***** DATASET EXCERPTS

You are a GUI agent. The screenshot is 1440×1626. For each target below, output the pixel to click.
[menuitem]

**********
***** DATASET EXCERPTS

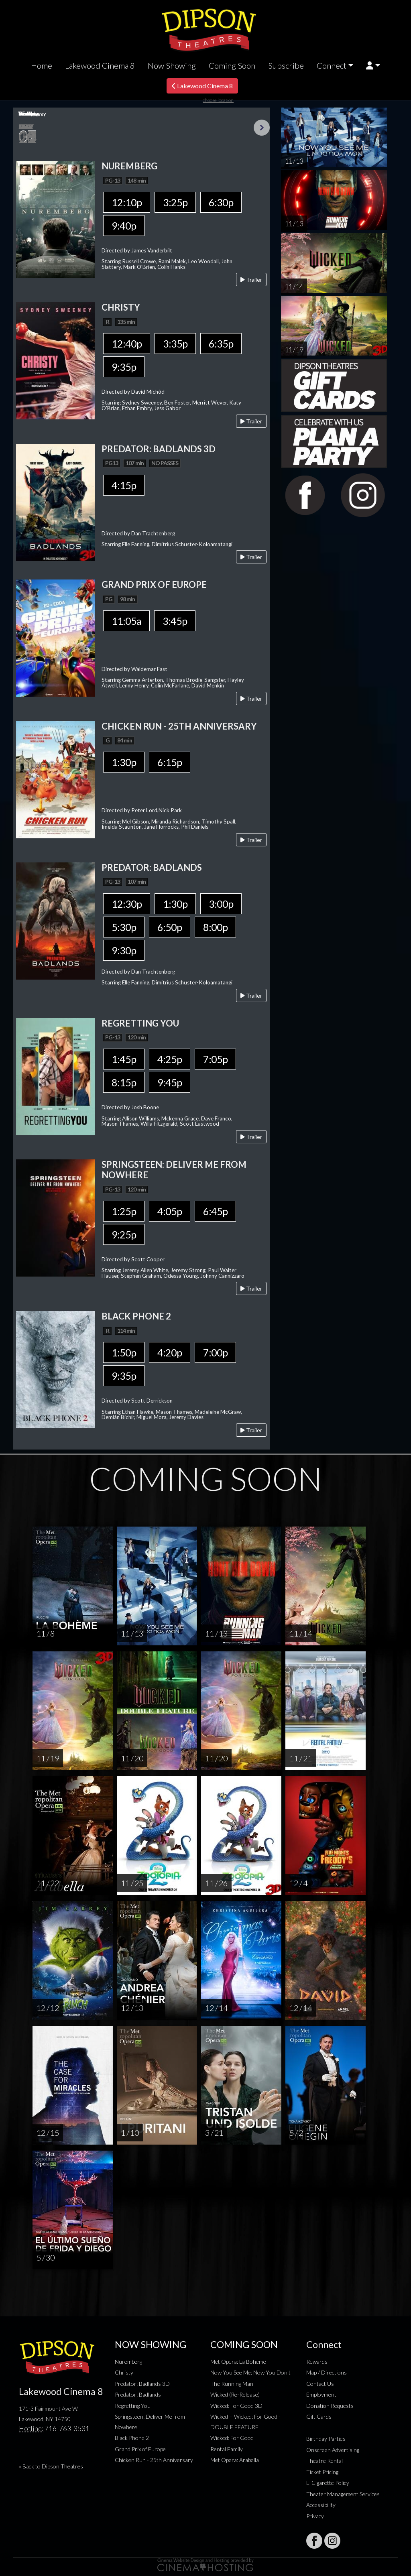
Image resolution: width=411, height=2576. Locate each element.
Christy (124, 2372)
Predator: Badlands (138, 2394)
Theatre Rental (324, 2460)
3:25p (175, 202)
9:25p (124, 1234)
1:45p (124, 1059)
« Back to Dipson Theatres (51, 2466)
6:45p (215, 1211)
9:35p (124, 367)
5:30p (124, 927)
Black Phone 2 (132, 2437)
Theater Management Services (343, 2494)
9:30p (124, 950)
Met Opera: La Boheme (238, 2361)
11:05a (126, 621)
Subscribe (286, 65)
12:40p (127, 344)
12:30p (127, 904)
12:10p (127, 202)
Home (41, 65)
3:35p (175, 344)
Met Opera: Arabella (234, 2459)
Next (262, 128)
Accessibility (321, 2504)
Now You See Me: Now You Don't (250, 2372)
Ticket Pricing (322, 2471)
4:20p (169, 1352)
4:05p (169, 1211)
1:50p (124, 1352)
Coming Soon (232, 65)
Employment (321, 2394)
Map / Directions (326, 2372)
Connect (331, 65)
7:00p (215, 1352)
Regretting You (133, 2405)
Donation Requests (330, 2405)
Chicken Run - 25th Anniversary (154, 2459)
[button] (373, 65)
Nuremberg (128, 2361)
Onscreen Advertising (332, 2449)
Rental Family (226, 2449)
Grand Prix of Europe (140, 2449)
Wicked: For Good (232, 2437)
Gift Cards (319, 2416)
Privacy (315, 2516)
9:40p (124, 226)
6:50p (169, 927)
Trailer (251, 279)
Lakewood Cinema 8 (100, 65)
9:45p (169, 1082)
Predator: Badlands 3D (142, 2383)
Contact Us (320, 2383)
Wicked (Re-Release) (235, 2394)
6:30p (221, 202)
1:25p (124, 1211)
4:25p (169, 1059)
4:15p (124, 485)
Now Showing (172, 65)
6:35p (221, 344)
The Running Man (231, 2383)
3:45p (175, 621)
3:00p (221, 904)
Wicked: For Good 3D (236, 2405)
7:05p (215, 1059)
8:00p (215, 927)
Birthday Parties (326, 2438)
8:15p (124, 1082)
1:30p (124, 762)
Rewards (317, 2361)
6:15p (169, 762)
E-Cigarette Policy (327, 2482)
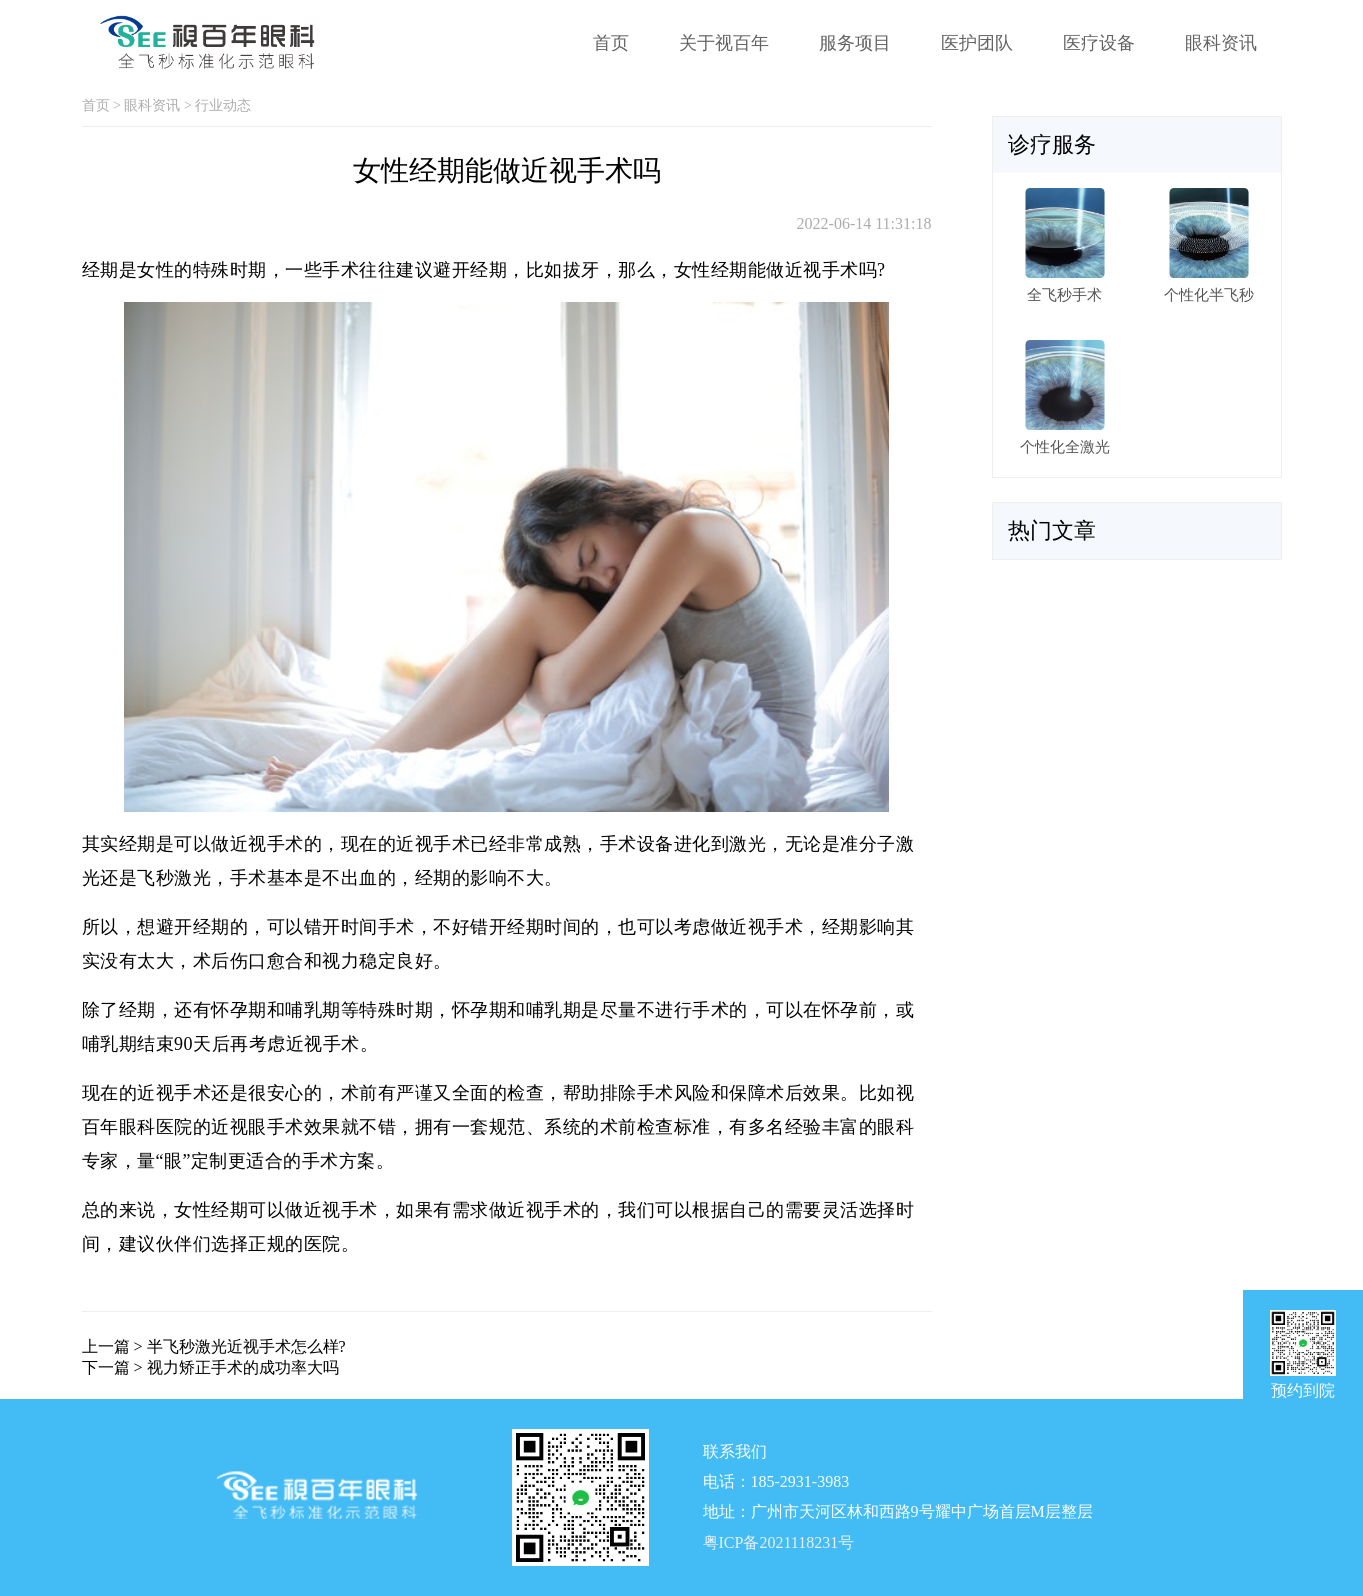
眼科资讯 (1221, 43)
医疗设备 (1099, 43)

**********

EXERCISE AIM> Retype only the lines above between the line with "3:35p (175, 344)" and the line with "3:45p (175, 621)", counting those two lines as well, and keep every character as it is.

SOLUTION FOR THIS PROBLEM>
3:35p (175, 344)
Met Opera: Arabella (234, 2459)
Next (262, 128)
Accessibility (321, 2504)
Now You See Me: Now You Don't (250, 2372)
Ticket Pricing (322, 2471)
4:20p (169, 1352)
4:05p (169, 1211)
1:50p (124, 1352)
Coming Soon (232, 65)
Employment (321, 2394)
Map / Directions (326, 2372)
Connect (331, 65)
7:00p (215, 1352)
Regretting You (133, 2405)
Donation Requests (330, 2405)
Chicken Run - 25th Anniversary (154, 2459)
[button] (373, 65)
Nuremberg (128, 2361)
Onscreen Advertising (332, 2449)
Rental Family (226, 2449)
Grand Prix of Europe (140, 2449)
Wicked: For Good (232, 2437)
Gift Cards (319, 2416)
Privacy (315, 2516)
9:40p (124, 226)
6:50p (169, 927)
Trailer (251, 279)
Lakewood Cinema 8 (100, 65)
9:45p (169, 1082)
Predator: Badlands 3D (142, 2383)
Contact Us (320, 2383)
Wicked (Re-Release) (235, 2394)
6:30p (221, 202)
1:25p (124, 1211)
4:25p (169, 1059)
4:15p (124, 485)
Now Showing (172, 65)
6:35p (221, 344)
The Running Man (231, 2383)
3:45p (175, 621)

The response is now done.